§ **Task statement**: Below are records to give again exactly; omit each image they contain.

[Excerpts from a dataset]

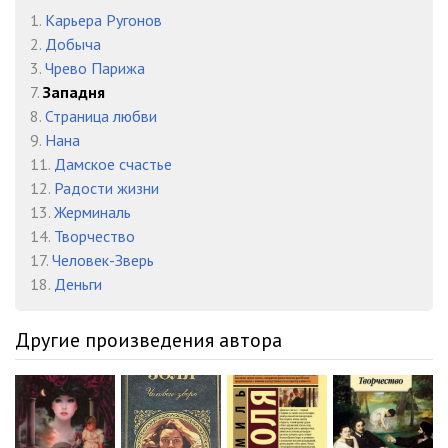
0023
24:54
1.
Карьера Ругонов
0024
27:26
2.
Добыча
3.
Чрево Парижа
0025
27:43
7.
Западня
8.
Страница любви
0026
28:30
9.
Нана
0027
29:51
11.
Дамское счастье
12.
Радости жизни
0028
24:01
13.
Жерминаль
14.
Творчество
0029
29:42
17.
Человек-Зверь
0030
24:34
18.
Деньги
0031
28:52
Другие произведения автора
0032
24:12
0033
24:44
0034
25:18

§ **Output for this exercise**:
0023
24:54
1.
Карьера Ругонов
0024
27:26
2.
Добыча
3.
Чрево Парижа
0025
27:43
7.
Западня
8.
Страница любви
0026
28:30
9.
Нана
0027
29:51
11.
Дамское счастье
12.
Радости жизни
0028
24:01
13.
Жерминаль
14.
Творчество
0029
29:42
17.
Человек-Зверь
0030
24:34
18.
Деньги
0031
28:52
Другие произведения автора
0032
24:12
0033
24:44
0034
25:18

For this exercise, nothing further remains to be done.